By Kiley Bense - Inside Climate News, March 12, 2024

Activists want more public participation in a proposal to produce hydrogen in southeastern Pennsylvania. Touted by the Biden administration as “crucial” to the nation’s climate goals, advocates fear the federally-funded project will create more pollution and further burden environmental justice communities.

Protestors disrupted a public meeting on Monday about a federally-funded “hydrogen hub” to be located in southeastern Pennsylvania, southern New Jersey and Delaware that would produce, transport and store the controversial fuel at sites across the region.

While the Biden administration considers these hubs a key part of its climate agenda that would decarbonize greenhouse-gas intensive sectors of the economy like heavy industry and trucking, climate activists consider hydrogen a false solution based on unproven technology that will only lead to more fossil fuel extraction and further pollute the environment.

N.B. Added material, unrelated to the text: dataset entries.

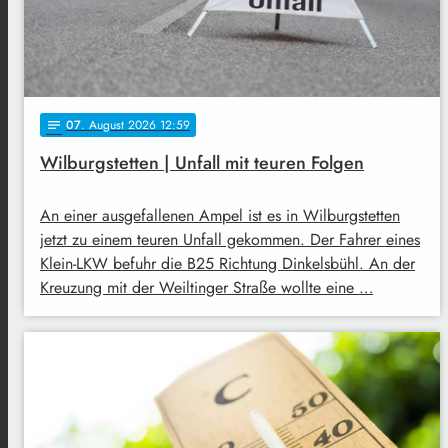
07
. August 2026 12:59
notes
Wilburgstetten | Unfall mit teuren Folgen
An einer ausgefallenen Ampel ist es in Wilburgstetten
jetzt zu einem teuren Unfall gekommen. Der Fahrer eines
Klein-LKW befuhr die B25 Richtung Dinkelsbühl. An der
Kreuzung mit der Weiltinger Straße wollte eine …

Minutes after Governor Josh Shapiro took the stage at a union hall in northeast Philadelphia to speak in support of the project, which will be funded with $750 million from the Department of Energy as part of the Bipartisan Infrastructure Law, the Delaware Riverkeeper, Maya van Rossum, stood up from her seat and demanded his attention.

“The Department of Energy said that community engagement is supposed to be a highest priority. You have yet to have a meeting with the impacted community members to hear what they have to say,” she shouted, interrupting Shapiro as he was speaking about the buy-in for hydrogen hubs at all levels of government in Pennsylvania. “When are you going to have a meeting with those community members?” she asked.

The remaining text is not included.